At one point, shares were up 3% on Wednesday, then flipped to a decline of 1.4%, before settling lower by 0.54%.
The stock got off to another strong start on Thursday, rallying almost 2% in premarket trading because the “network equipment maker told investors it expected to see greater revenue from software and subscriptions than its traditional core business.”
It's not helping too much, though.
Now down in eight of the last nine sessions and working on its second down week in a row, bulls are wondering if Cisco can soon find its footing. That’s especially after it rallied in seven straight weeks before the current correction.
Let’s look at the charts.
Trading Cisco Stock
In 2019, Cisco stock pushed higher and topped out just above $58 before undergoing a multi-year correction. Otherwise, this level wouldn’t seem very important.

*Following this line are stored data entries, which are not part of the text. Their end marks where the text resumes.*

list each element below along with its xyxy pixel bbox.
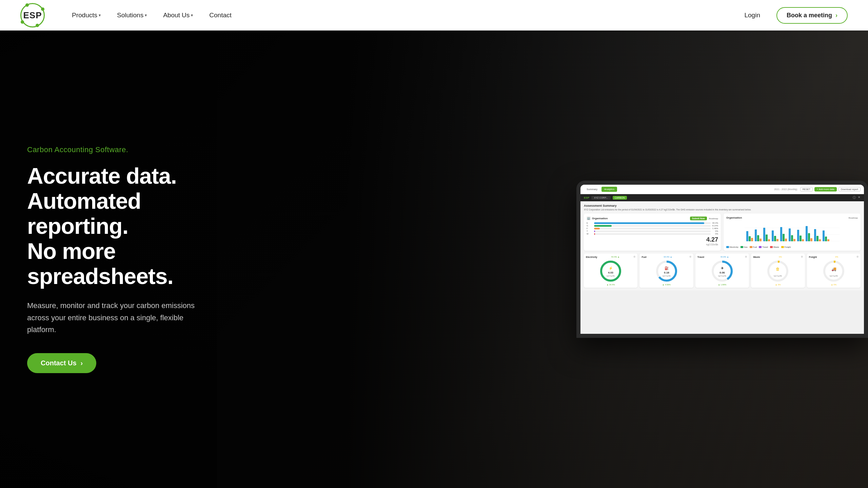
svg-rect-4 [749,236,751,241]
svg-rect-3 [746,231,748,241]
svg-rect-26 [810,238,812,241]
gauge-fuel-settings[interactable]: ⚙ [689,256,691,258]
dashboard-period: 2021 - 2022 (Monthly) [774,188,797,190]
chart-org-label: Organisation [726,216,742,219]
hero-description: Measure, monitor and track your carbon e… [27,300,210,336]
legend-waste: Waste [770,246,779,248]
dashboard-tab-summary[interactable]: Summary [584,187,600,192]
org-icon: 🏢 [587,216,591,220]
gauge-electricity-pct: 54.4% ▲ [611,256,620,258]
gauge-waste-bottom: ▲ 0% [775,284,781,286]
dashboard-main-grid: 🏢 Organisation Submit Now Roadmap [584,214,861,251]
bar-chart-card: Organisation Roadmap [724,214,861,251]
gauge-waste-pct: 0% [779,256,782,258]
arrow-right-icon: › [835,12,837,19]
gauge-fuel-title: Fuel [642,256,646,258]
svg-text:⚡: ⚡ [609,266,613,270]
nav-link-products[interactable]: Products ▾ [72,12,101,19]
dashboard-body: Assessment Summary XYZ Corporation Ltd e… [580,201,864,290]
dashboard-tabs: Summary Analytics [584,187,617,192]
close-icon[interactable]: ✕ [858,196,861,200]
svg-rect-29 [819,239,821,241]
gauge-freight-settings[interactable]: ⚙ [856,256,859,258]
monitor: Summary Analytics 2021 - 2022 (Monthly) … [576,181,868,338]
download-report-button[interactable]: Download report [839,187,861,191]
nav-item-contact[interactable]: Contact [209,12,231,19]
legend-electricity: Electricity [726,246,738,248]
gauges-row: Electricity 54.4% ▲ ⚙ ⚡ 4.03 kgCO₂e/$k [584,253,861,288]
nav-item-products[interactable]: Products ▾ [72,12,101,19]
svg-rect-8 [760,239,762,241]
svg-text:kgCO₂e/$k: kgCO₂e/$k [830,275,838,277]
navbar: ESP Products ▾ Solutions ▾ About Us ▾ Co… [0,0,868,30]
nav-link-about[interactable]: About Us ▾ [163,12,193,19]
contact-us-button[interactable]: Contact Us › [27,353,96,373]
gauge-freight-bottom: ▲ 0% [831,284,836,286]
svg-text:kgCO₂e/$k: kgCO₂e/$k [718,275,727,277]
bar-row-travel: T 0% [587,230,718,232]
gauge-fuel-svg: ⛽ 0.18 kgCO₂e/$k [655,259,678,283]
svg-rect-15 [780,227,782,241]
svg-text:🗑: 🗑 [776,267,780,271]
svg-rect-5 [751,238,753,241]
book-meeting-button[interactable]: Book a meeting › [776,7,848,24]
gauge-waste-settings[interactable]: ⚙ [801,256,803,258]
gauge-travel-settings[interactable]: ⚙ [745,256,747,258]
chevron-down-icon: ▾ [145,13,147,18]
svg-rect-17 [785,239,787,241]
svg-text:4.03: 4.03 [608,271,613,274]
org-dropdown[interactable]: XYZ CORP... [591,196,611,200]
gauge-fuel-bottom: ▲ 4.59% [662,284,671,286]
svg-text:0.18: 0.18 [664,271,669,274]
gauge-electricity-title: Electricity [586,256,597,258]
svg-rect-10 [766,235,768,241]
org-card: 🏢 Organisation Submit Now Roadmap [584,214,721,251]
submit-now-button[interactable]: Submit Now [690,217,707,220]
monitor-wrap: Summary Analytics 2021 - 2022 (Monthly) … [284,30,868,488]
svg-text:kgCO₂e/$k: kgCO₂e/$k [662,275,671,277]
total-value: 4.27 [587,236,718,243]
logo[interactable]: ESP [20,3,45,27]
chevron-down-icon: ▾ [99,13,101,18]
svg-rect-27 [814,229,816,241]
gauge-electricity-settings[interactable]: ⚙ [633,256,635,258]
dashboard-subbar: ESP XYZ CORP... CARBON ⓘ ✕ [580,194,864,201]
svg-rect-14 [776,239,778,241]
nav-item-about[interactable]: About Us ▾ [163,12,193,19]
reset-button[interactable]: RESET [800,187,813,191]
gauge-waste-title: Waste [753,256,760,258]
svg-rect-30 [823,230,825,241]
hero-content: Carbon Accounting Software. Accurate dat… [0,125,237,393]
svg-rect-7 [757,235,759,241]
bar-row-gas: G 8.14% [587,225,718,227]
add-data-button[interactable]: + Add more data [814,187,837,191]
svg-text:kgCO₂e/$k: kgCO₂e/$k [774,275,782,277]
dashboard-tab-analytics[interactable]: Analytics [601,187,617,192]
login-link[interactable]: Login [744,12,760,19]
roadmap-label: Roadmap [709,218,718,220]
chevron-down-icon: ▾ [191,13,193,18]
svg-text:0.06: 0.06 [719,271,725,274]
nav-item-solutions[interactable]: Solutions ▾ [117,12,147,19]
legend-travel: Travel [759,246,768,248]
gauge-electricity: Electricity 54.4% ▲ ⚙ ⚡ 4.03 kgCO₂e/$k [584,253,637,288]
chart-subtitle: Roadmap [849,217,858,219]
arrow-right-icon: › [81,359,83,367]
svg-rect-19 [791,235,793,241]
nav-link-solutions[interactable]: Solutions ▾ [117,12,147,19]
gauge-electricity-svg: ⚡ 4.03 kgCO₂e/$k [599,259,623,283]
nav-link-contact[interactable]: Contact [209,12,231,19]
svg-rect-6 [755,229,757,241]
svg-rect-28 [816,236,818,241]
svg-text:kgCO₂e/$k: kgCO₂e/$k [607,275,615,277]
assessment-title: Assessment Summary [584,204,861,207]
gauge-waste-svg: 🗑 kgCO₂e/$k [766,259,790,283]
svg-rect-11 [768,239,770,241]
gauge-electricity-bottom: ▲ 34.4% [607,284,615,286]
gauge-fuel-pct: 64.4% ▲ [664,256,672,258]
svg-rect-22 [800,236,802,241]
svg-rect-23 [802,239,804,241]
svg-text:🚚: 🚚 [831,266,836,271]
gauge-freight-svg: 🚚 kgCO₂e/$k [822,259,846,283]
bar-row-waste: W 0% [587,233,718,235]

Earlier in the month, the $58.50 level was acting as support, along with the 10-day moving average. Then both of these measures began acting as resistance, signaling a change in tune for the stock.
In other words, it was going from bullish to bearish.
Then Cisco lost the $58 level and the 21-day moving average, which like other prior key measures, began to act as resistance as well.
However, the longer-term trend remains bullish, even though the share price has been wavering in the short term. It also leaves us with a pretty clear roadmap.
On the upside, Cisco stock needs to reclaim the 10-day and 21-day moving averages, and eventually clear the $58 to $58.50 area. That opens the door for a push back to $60 and higher.
On the downside, keep a close eye on the 10-week moving average. Just below that mark is the $56.50 breakout level and the 50-day moving average. Given the run, I would expect this area to act as support should Cisco stock test down this far.
On a larger flush down, look for support from the 21-week moving average, VWAP measure and the August low near $54.50.